Writer's picture: Mark's ReMarksMark's ReMarks

Shortly after I graduated from Texas A&M, I was back home in San Antonio, visiting a used book store called the Great Exchange. An elderly gentleman wearing maroon head to toe, including an A&M baseball cap and sweater, was seated near the register. I introduced myself and asked if I could see his Aggie ring. He wistfully told me he’d lost it, but introduced himself as Ben Beesley, class of 1922.

As we talked, I learned that Ben had played football at A&M. I believe this was when I started to realize what Ben was hinting.

January 2, 1922, was the day Texas A&M’s 12th man tradition began.


For those who don’t know, or need a review, Texas A&M won the Southwest Conference in 1921, and was invited to play Centre College in the Dixie Classic, a precursor to the Cotton Bowl, on the subsequent January 2nd. The Aggies led the Praying Colonels 2-0 at the half, but injuries had reduced the number of A&M players available for the second half to 11. Of course, you’re supposed to have 11 players on the field for each play, so another injury would have forced A&M to play shorthanded.

A certain E. King Gill HAD been on the football team, but left the squad after the regular season to play on the basketball team. Gill was at the Classic, though, helping out a reporter in the press box by identifying players on the field. (This was before uniform numbers were universal in football, so Gill was actually doing the reporter a big favor.) Once Bible learned he was down to 11 healthy players, he called on Gill to come to the field, suit up, and be ready to play in case one more Aggie was injured.

Gill did not have to play; the remaining Aggies played the entire second half. Texas A&M beat Centre College 22-14. Gill is commemorated by a statue outside Kyle Field, and all A&M students attending football games stand the entire game to show their “readiness, desire, and enthusiasm” to come to the field and play like Gill was ready to do.

And Ben Beesley, the man seated four feet in front of me at a used bookstore in San Antonio, was on the A&M football team for the Dixie Classic.


Then it was time for Ben to leave; he was frail at this point, so he put his hand of his wife’s shoulders to steady himself as he walked away and left the store.

Ben passed away in January of 1991 at the age of 88, and is buried in San Antonio.


Flash forward several years.

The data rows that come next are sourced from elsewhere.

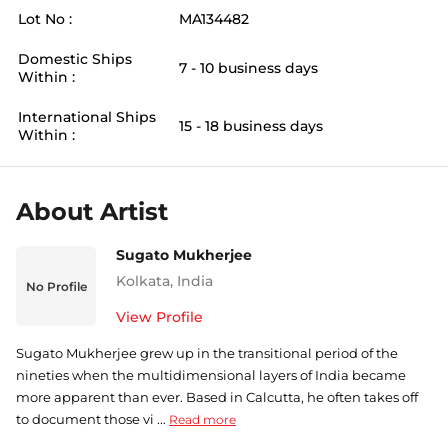
Lot No :
MA134482
Domestic Ships
7 - 10 business days
Within :
International Ships
15 - 18 business days
Within :
About Artist
Sugato Mukherjee
Kolkata
,
India
No Profile
View Profile
Sugato Mukherjee grew up in the transitional period of the
nineties when the multidimensional layers of India became
more apparent than ever. Based in Calcutta, he often takes off
to document those vi ...
Read more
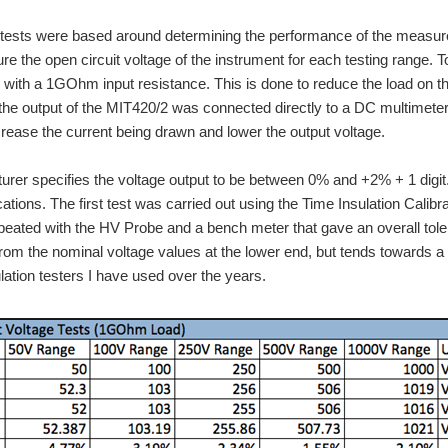
tests were based around determining the performance of the measurem
e the open circuit voltage of the instrument for each testing range. T
 with a 1GOhm input resistance. This is done to reduce the load on the 
If the output of the MIT420/2 was connected directly to a DC multimet
crease the current being drawn and lower the output voltage.
rer specifies the voltage output to be between 0% and +2% + 1 digit. 
cations. The first test was carried out using the Time Insulation Calibr
peated with the HV Probe and a bench meter that gave an overall toler
 from the nominal voltage values at the lower end, but tends towards a 
ulation testers I have used over the years.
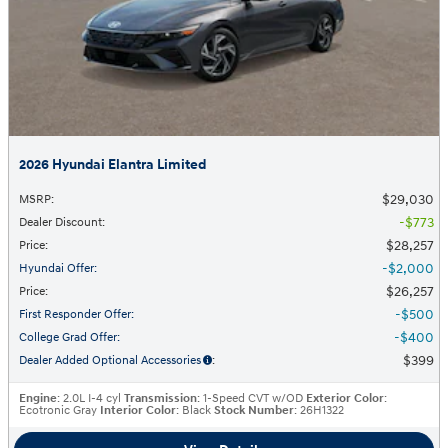
2026 Hyundai Elantra Limited
$29,030
MSRP
:
$773
Dealer Discount
:
$28,257
Price
:
$2,000
Hyundai Offer
:
$26,257
Price
:
$500
First Responder Offer
:
$400
College Grad Offer
:
$399
Dealer Added Optional Accessories
:
Engine
: 2.0L I-4 cyl
Transmission
: 1-Speed CVT w/OD
Exterior Color
:
Ecotronic Gray
Interior Color
: Black
Stock Number
: 26H1322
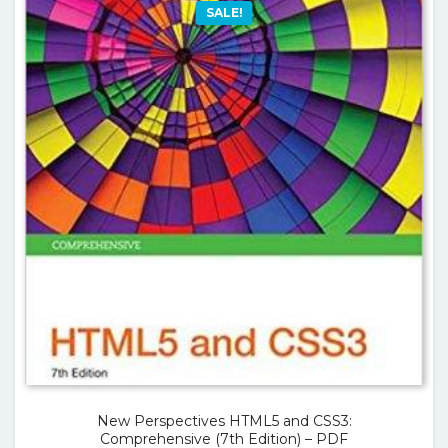
SALE!
New Perspectives HTML5 and CSS3:
Comprehensive (7th Edition) – PDF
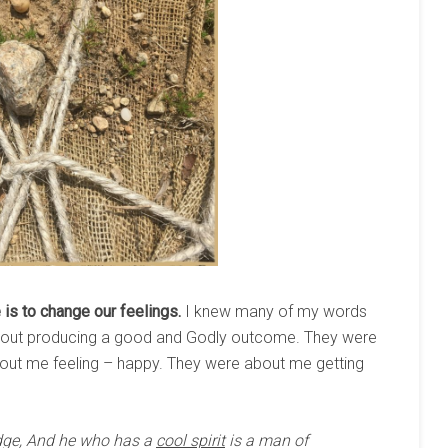
is to change our feelings.
I knew many of my words
bout producing a good and Godly outcome. They were
ut me feeling – happy. They were about me getting
dge, And he who has a
cool spirit
is a man of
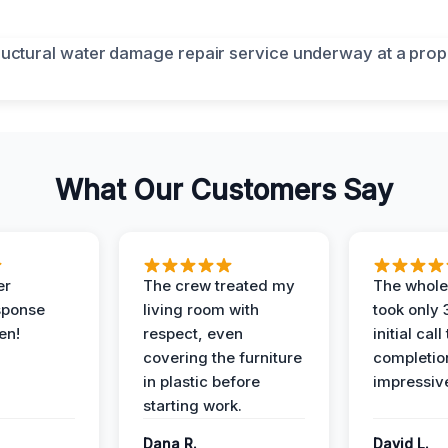
What Our Customers Say
er
The crew treated my
The whole
sponse
living room with
took only
en!
respect, even
initial call
covering the furniture
completio
in plastic before
impressiv
starting work.
Dana R.
David L.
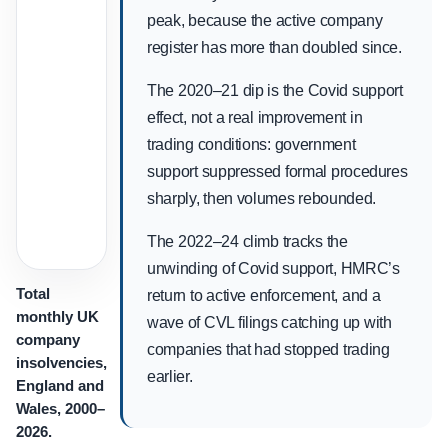
peak, because the active company
register has more than doubled since.
The 2020–21 dip is the Covid support
effect, not a real improvement in
trading conditions: government
support suppressed formal procedures
sharply, then volumes rebounded.
The 2022–24 climb tracks the
unwinding of Covid support, HMRC’s
Total
return to active enforcement, and a
monthly UK
wave of CVL filings catching up with
company
companies that had stopped trading
insolvencies,
earlier.
England and
Wales, 2000–
2026.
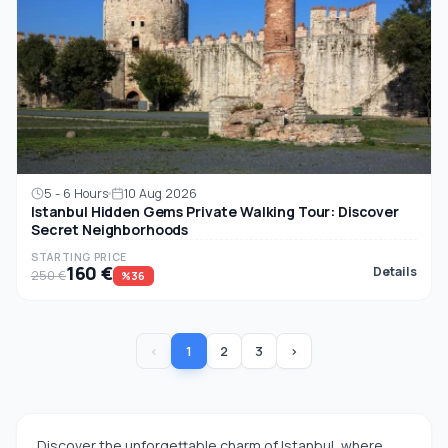
5 - 6 Hours
10 Aug 2026
Istanbul Hidden Gems Private Walking Tour: Discover
Secret Neighborhoods
STARTING PRICE
160 €
Details
250 €
%36
‹
1
2
3
›
Discover the unforgettable charm of Istanbul, where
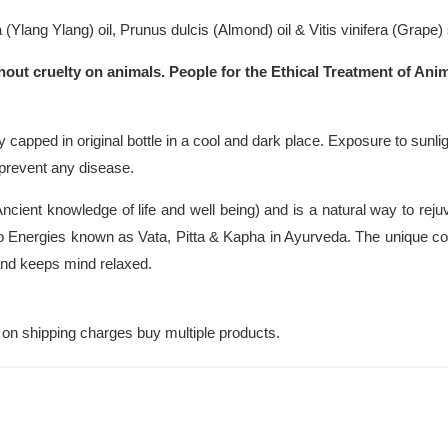
(Ylang Ylang) oil, Prunus dulcis (Almond) oil & Vitis vinifera (Grape) 
hout cruelty on animals. People for the Ethical Treatment of Anim
y capped in original bottle in a cool and dark place. Exposure to sunlig
r prevent any disease.
cient knowledge of life and well being) and is a natural way to rej
 Energies known as Vata, Pitta & Kapha in Ayurveda. The unique com
 and keeps mind relaxed.
on shipping charges buy multiple products.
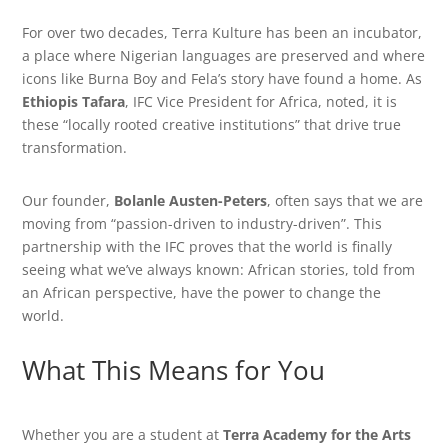
For over two decades, Terra Kulture has been an incubator,
a place where Nigerian languages are preserved and where
icons like Burna Boy and Fela’s story have found a home. As
Ethiopis Tafara
, IFC Vice President for Africa, noted, it is
these “locally rooted creative institutions” that drive true
transformation.
Our founder,
Bolanle Austen-Peters
, often says that we are
moving from “passion-driven to industry-driven”. This
partnership with the IFC proves that the world is finally
seeing what we’ve always known: African stories, told from
an African perspective, have the power to change the
world.
What This Means for You
Whether you are a student at
Terra Academy for the Arts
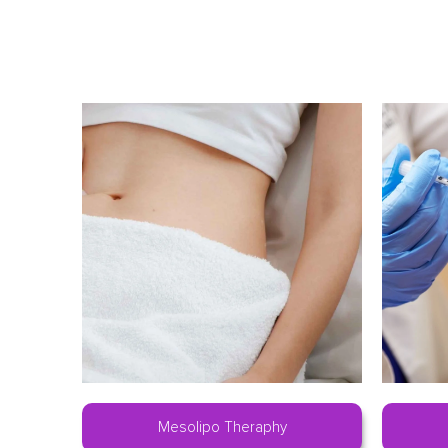
Mesolipo Theraphy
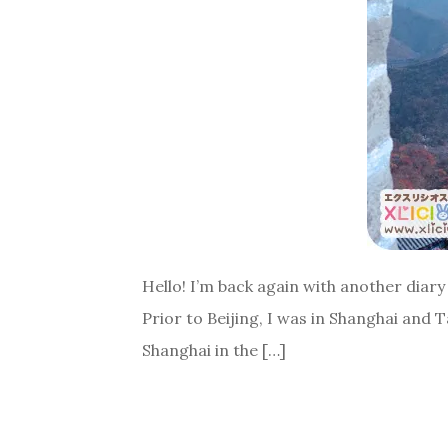
Hello! I’m back again with another diary 
Prior to Beijing, I was in Shanghai and 
Shanghai in the […]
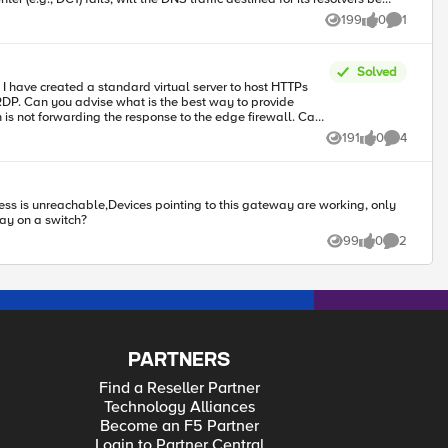
199
0
1
Views
likes
Comment
Solved
to the DNS Module for
rovide
he existing LTM and Routing modules? For example, advanced BGP
191
0
4
Views
likes
Comments
way on a switch?
99
0
2
Views
likes
Comments
PARTNERS
Find a Reseller Partner
Technology Alliances
Become an F5 Partner
Login to Partner Central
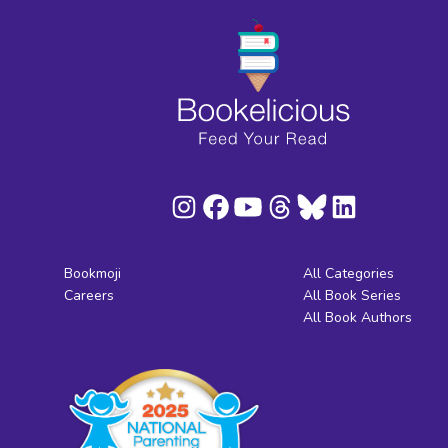
Bookmoji
All Categories
Careers
All Book Series
All Book Authors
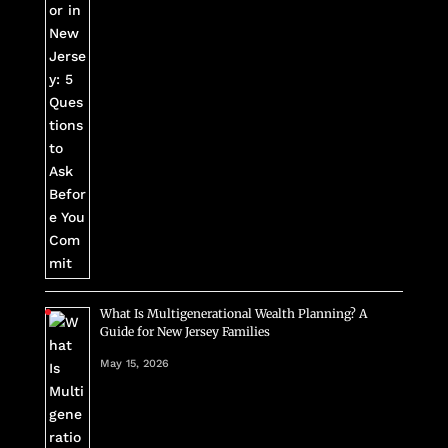
What Is Multigenerational Wealth Planning? A
Guide for New Jersey Families
May 15, 2026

In the mid-1990s, I was a network administrator at Kelly Air Force Base. One day, Domingo Villafranca, one of technicians in our directorate, came to our cubicle (which we called the Swamp) to ask me something. I wrote a periodical called WordProven, distributed throughout the directorate, which updated people on technology updates and offered helpful hints. It had a good following, and Domingo was a fan. He told me about his son Charlie, a student at A&M, and asked if he could interview me for a school project. I said sure.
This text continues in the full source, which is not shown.